# [Exercise directions]
Repeat each record exactly. Any picture gets left out.

# [The data]

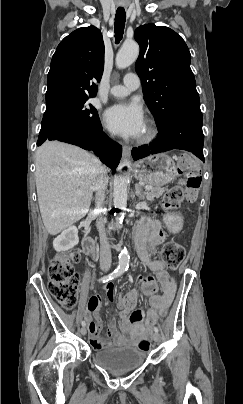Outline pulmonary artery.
Here are the masks:
<instances>
[{"mask_svg": "<svg viewBox=\"0 0 243 404\" xmlns=\"http://www.w3.org/2000/svg\"><path fill=\"white\" fill-rule=\"evenodd\" d=\"M118 62L120 64L126 63L122 55V50L118 52ZM140 86V78L135 73H127L124 75L122 83L115 85L111 88L110 92L113 96L122 97L127 95L130 91L138 89Z\"/></svg>", "mask_w": 243, "mask_h": 404, "instance_id": "pulmonary-artery-1", "label": "pulmonary artery"}]
</instances>
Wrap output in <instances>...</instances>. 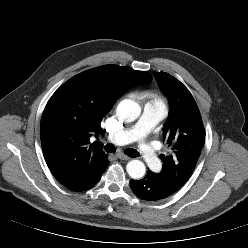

# [Response area]
Outline pulmonary artery.
Here are the masks:
<instances>
[{"mask_svg": "<svg viewBox=\"0 0 243 404\" xmlns=\"http://www.w3.org/2000/svg\"><path fill=\"white\" fill-rule=\"evenodd\" d=\"M118 62L120 64L126 63L122 55V50L118 52ZM140 86V78L135 73H127L124 75L122 83L115 85L111 88L110 92L113 96L122 97L127 95L130 91L138 89Z\"/></svg>", "mask_w": 243, "mask_h": 404, "instance_id": "pulmonary-artery-1", "label": "pulmonary artery"}]
</instances>
Wrap output in <instances>...</instances>. 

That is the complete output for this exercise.